── Dataset records ──

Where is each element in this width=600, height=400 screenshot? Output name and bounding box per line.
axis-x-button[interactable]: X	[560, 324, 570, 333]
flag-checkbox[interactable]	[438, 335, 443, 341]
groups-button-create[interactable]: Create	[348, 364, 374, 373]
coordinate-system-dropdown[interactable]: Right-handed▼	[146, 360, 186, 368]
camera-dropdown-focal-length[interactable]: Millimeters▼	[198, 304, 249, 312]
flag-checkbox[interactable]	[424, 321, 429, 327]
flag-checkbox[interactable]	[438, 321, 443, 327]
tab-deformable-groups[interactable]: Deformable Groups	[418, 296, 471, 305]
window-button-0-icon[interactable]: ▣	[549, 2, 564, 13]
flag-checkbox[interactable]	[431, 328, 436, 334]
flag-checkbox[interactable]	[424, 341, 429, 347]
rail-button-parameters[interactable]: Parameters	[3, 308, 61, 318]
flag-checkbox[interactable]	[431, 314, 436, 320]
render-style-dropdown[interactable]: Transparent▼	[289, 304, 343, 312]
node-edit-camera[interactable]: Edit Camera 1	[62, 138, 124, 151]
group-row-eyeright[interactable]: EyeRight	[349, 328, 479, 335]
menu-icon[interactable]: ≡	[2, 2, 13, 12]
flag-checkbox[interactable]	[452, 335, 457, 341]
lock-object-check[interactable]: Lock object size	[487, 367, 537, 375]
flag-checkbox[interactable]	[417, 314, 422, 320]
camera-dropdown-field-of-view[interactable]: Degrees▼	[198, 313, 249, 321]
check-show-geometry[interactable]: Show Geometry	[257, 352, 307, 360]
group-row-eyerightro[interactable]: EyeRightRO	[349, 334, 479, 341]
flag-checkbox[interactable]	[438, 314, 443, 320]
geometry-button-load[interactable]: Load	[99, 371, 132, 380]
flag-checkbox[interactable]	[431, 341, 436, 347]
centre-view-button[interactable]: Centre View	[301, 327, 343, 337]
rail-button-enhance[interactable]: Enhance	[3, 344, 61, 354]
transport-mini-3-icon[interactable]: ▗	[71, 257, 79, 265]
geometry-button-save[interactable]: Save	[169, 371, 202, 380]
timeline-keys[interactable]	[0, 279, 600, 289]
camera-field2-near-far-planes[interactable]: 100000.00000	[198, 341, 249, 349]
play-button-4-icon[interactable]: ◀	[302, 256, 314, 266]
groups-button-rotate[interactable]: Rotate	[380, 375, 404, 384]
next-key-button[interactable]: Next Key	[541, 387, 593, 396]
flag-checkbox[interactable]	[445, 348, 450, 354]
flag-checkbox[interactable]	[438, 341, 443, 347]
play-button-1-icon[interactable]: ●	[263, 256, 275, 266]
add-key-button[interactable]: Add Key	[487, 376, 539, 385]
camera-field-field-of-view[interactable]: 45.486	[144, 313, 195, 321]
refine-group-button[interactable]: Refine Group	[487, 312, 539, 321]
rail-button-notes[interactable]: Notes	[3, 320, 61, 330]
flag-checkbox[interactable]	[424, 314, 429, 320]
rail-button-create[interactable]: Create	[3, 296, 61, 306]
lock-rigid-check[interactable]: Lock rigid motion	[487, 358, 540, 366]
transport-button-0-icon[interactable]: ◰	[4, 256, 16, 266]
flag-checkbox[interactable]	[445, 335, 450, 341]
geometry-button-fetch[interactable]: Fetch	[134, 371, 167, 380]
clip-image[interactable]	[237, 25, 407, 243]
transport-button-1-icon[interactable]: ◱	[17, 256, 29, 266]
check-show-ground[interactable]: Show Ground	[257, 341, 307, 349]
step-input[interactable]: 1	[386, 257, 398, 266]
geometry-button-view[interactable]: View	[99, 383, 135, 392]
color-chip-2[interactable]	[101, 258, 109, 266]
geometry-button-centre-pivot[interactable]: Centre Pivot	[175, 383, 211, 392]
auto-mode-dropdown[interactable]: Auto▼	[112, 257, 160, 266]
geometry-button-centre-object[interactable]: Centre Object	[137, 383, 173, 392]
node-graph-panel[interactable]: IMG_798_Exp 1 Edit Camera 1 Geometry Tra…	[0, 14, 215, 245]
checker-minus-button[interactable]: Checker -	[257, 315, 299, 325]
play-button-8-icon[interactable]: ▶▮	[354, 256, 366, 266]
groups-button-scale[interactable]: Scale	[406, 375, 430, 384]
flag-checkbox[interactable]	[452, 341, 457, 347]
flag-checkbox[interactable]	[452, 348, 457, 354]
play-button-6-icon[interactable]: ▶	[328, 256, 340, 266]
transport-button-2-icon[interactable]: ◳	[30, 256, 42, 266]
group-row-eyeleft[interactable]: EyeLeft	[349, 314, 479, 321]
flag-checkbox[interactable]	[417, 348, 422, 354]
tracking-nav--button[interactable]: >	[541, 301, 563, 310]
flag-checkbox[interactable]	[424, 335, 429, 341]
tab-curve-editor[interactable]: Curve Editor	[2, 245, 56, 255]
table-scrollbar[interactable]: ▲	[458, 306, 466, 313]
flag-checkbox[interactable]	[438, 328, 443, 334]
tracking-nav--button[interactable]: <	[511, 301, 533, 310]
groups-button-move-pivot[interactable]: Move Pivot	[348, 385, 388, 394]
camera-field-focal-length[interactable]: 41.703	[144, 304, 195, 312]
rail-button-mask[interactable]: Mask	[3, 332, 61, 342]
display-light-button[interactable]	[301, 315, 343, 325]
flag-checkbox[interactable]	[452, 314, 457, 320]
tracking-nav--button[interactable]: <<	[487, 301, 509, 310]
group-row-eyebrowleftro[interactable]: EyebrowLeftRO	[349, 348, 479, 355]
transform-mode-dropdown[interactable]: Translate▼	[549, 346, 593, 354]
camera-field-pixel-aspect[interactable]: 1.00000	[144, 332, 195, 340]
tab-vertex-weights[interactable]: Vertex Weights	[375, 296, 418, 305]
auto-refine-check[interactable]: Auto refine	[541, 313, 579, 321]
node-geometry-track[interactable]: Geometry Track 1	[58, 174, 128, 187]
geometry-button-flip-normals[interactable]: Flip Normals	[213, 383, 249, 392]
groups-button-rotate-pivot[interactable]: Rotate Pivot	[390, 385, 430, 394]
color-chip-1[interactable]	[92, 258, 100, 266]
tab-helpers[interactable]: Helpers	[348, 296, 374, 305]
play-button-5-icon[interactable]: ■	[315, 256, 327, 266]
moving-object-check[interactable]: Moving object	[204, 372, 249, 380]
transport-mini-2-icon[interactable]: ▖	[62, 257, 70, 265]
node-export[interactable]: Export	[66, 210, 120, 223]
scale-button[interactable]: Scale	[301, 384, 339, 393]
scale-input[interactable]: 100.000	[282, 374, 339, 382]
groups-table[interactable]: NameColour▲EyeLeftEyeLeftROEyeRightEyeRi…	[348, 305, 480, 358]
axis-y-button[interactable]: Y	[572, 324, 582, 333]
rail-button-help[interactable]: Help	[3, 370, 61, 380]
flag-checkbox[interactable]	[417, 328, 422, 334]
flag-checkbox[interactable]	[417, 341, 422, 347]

───

Instructions to follow: Set down all of the data above, word for word.

Output for this exercise:
Where is each element in this width=600, height=400 screenshot? Output name and bounding box per line.
axis-x-button[interactable]: X	[560, 324, 570, 333]
flag-checkbox[interactable]	[438, 335, 443, 341]
groups-button-create[interactable]: Create	[348, 364, 374, 373]
coordinate-system-dropdown[interactable]: Right-handed▼	[146, 360, 186, 368]
camera-dropdown-focal-length[interactable]: Millimeters▼	[198, 304, 249, 312]
flag-checkbox[interactable]	[424, 321, 429, 327]
flag-checkbox[interactable]	[438, 321, 443, 327]
tab-deformable-groups[interactable]: Deformable Groups	[418, 296, 471, 305]
window-button-0-icon[interactable]: ▣	[549, 2, 564, 13]
flag-checkbox[interactable]	[431, 328, 436, 334]
flag-checkbox[interactable]	[424, 341, 429, 347]
rail-button-parameters[interactable]: Parameters	[3, 308, 61, 318]
flag-checkbox[interactable]	[431, 314, 436, 320]
render-style-dropdown[interactable]: Transparent▼	[289, 304, 343, 312]
node-edit-camera[interactable]: Edit Camera 1	[62, 138, 124, 151]
group-row-eyeright[interactable]: EyeRight	[349, 328, 479, 335]
menu-icon[interactable]: ≡	[2, 2, 13, 12]
flag-checkbox[interactable]	[452, 335, 457, 341]
lock-object-check[interactable]: Lock object size	[487, 367, 537, 375]
flag-checkbox[interactable]	[417, 314, 422, 320]
camera-dropdown-field-of-view[interactable]: Degrees▼	[198, 313, 249, 321]
check-show-geometry[interactable]: Show Geometry	[257, 352, 307, 360]
group-row-eyerightro[interactable]: EyeRightRO	[349, 334, 479, 341]
flag-checkbox[interactable]	[438, 314, 443, 320]
geometry-button-load[interactable]: Load	[99, 371, 132, 380]
flag-checkbox[interactable]	[431, 341, 436, 347]
centre-view-button[interactable]: Centre View	[301, 327, 343, 337]
rail-button-enhance[interactable]: Enhance	[3, 344, 61, 354]
transport-mini-3-icon[interactable]: ▗	[71, 257, 79, 265]
geometry-button-save[interactable]: Save	[169, 371, 202, 380]
timeline-keys[interactable]	[0, 279, 600, 289]
camera-field2-near-far-planes[interactable]: 100000.00000	[198, 341, 249, 349]
play-button-4-icon[interactable]: ◀	[302, 256, 314, 266]
groups-button-rotate[interactable]: Rotate	[380, 375, 404, 384]
next-key-button[interactable]: Next Key	[541, 387, 593, 396]
flag-checkbox[interactable]	[445, 348, 450, 354]
flag-checkbox[interactable]	[438, 341, 443, 347]
play-button-1-icon[interactable]: ●	[263, 256, 275, 266]
add-key-button[interactable]: Add Key	[487, 376, 539, 385]
camera-field-field-of-view[interactable]: 45.486	[144, 313, 195, 321]
refine-group-button[interactable]: Refine Group	[487, 312, 539, 321]
rail-button-notes[interactable]: Notes	[3, 320, 61, 330]
flag-checkbox[interactable]	[424, 314, 429, 320]
rail-button-create[interactable]: Create	[3, 296, 61, 306]
lock-rigid-check[interactable]: Lock rigid motion	[487, 358, 540, 366]
transport-button-0-icon[interactable]: ◰	[4, 256, 16, 266]
flag-checkbox[interactable]	[445, 335, 450, 341]
geometry-button-fetch[interactable]: Fetch	[134, 371, 167, 380]
clip-image[interactable]	[237, 25, 407, 243]
transport-button-1-icon[interactable]: ◱	[17, 256, 29, 266]
check-show-ground[interactable]: Show Ground	[257, 341, 307, 349]
step-input[interactable]: 1	[386, 257, 398, 266]
geometry-button-view[interactable]: View	[99, 383, 135, 392]
color-chip-2[interactable]	[101, 258, 109, 266]
geometry-button-centre-pivot[interactable]: Centre Pivot	[175, 383, 211, 392]
auto-mode-dropdown[interactable]: Auto▼	[112, 257, 160, 266]
geometry-button-centre-object[interactable]: Centre Object	[137, 383, 173, 392]
node-graph-panel[interactable]: IMG_798_Exp 1 Edit Camera 1 Geometry Tra…	[0, 14, 215, 245]
checker-minus-button[interactable]: Checker -	[257, 315, 299, 325]
play-button-8-icon[interactable]: ▶▮	[354, 256, 366, 266]
groups-button-scale[interactable]: Scale	[406, 375, 430, 384]
flag-checkbox[interactable]	[452, 341, 457, 347]
flag-checkbox[interactable]	[452, 348, 457, 354]
play-button-6-icon[interactable]: ▶	[328, 256, 340, 266]
transport-button-2-icon[interactable]: ◳	[30, 256, 42, 266]
group-row-eyeleft[interactable]: EyeLeft	[349, 314, 479, 321]
flag-checkbox[interactable]	[417, 348, 422, 354]
tracking-nav--button[interactable]: >	[541, 301, 563, 310]
flag-checkbox[interactable]	[424, 335, 429, 341]
tab-curve-editor[interactable]: Curve Editor	[2, 245, 56, 255]
table-scrollbar[interactable]: ▲	[458, 306, 466, 313]
flag-checkbox[interactable]	[438, 328, 443, 334]
tracking-nav--button[interactable]: <	[511, 301, 533, 310]
groups-button-move-pivot[interactable]: Move Pivot	[348, 385, 388, 394]
camera-field-focal-length[interactable]: 41.703	[144, 304, 195, 312]
rail-button-mask[interactable]: Mask	[3, 332, 61, 342]
display-light-button[interactable]	[301, 315, 343, 325]
flag-checkbox[interactable]	[452, 314, 457, 320]
tracking-nav--button[interactable]: <<	[487, 301, 509, 310]
group-row-eyebrowleftro[interactable]: EyebrowLeftRO	[349, 348, 479, 355]
transform-mode-dropdown[interactable]: Translate▼	[549, 346, 593, 354]
camera-field-pixel-aspect[interactable]: 1.00000	[144, 332, 195, 340]
tab-vertex-weights[interactable]: Vertex Weights	[375, 296, 418, 305]
auto-refine-check[interactable]: Auto refine	[541, 313, 579, 321]
node-geometry-track[interactable]: Geometry Track 1	[58, 174, 128, 187]
geometry-button-flip-normals[interactable]: Flip Normals	[213, 383, 249, 392]
groups-button-rotate-pivot[interactable]: Rotate Pivot	[390, 385, 430, 394]
color-chip-1[interactable]	[92, 258, 100, 266]
tab-helpers[interactable]: Helpers	[348, 296, 374, 305]
play-button-5-icon[interactable]: ■	[315, 256, 327, 266]
moving-object-check[interactable]: Moving object	[204, 372, 249, 380]
transport-mini-2-icon[interactable]: ▖	[62, 257, 70, 265]
node-export[interactable]: Export	[66, 210, 120, 223]
scale-button[interactable]: Scale	[301, 384, 339, 393]
scale-input[interactable]: 100.000	[282, 374, 339, 382]
groups-table[interactable]: NameColour▲EyeLeftEyeLeftROEyeRightEyeRi…	[348, 305, 480, 358]
axis-y-button[interactable]: Y	[572, 324, 582, 333]
rail-button-help[interactable]: Help	[3, 370, 61, 380]
flag-checkbox[interactable]	[417, 328, 422, 334]
flag-checkbox[interactable]	[417, 341, 422, 347]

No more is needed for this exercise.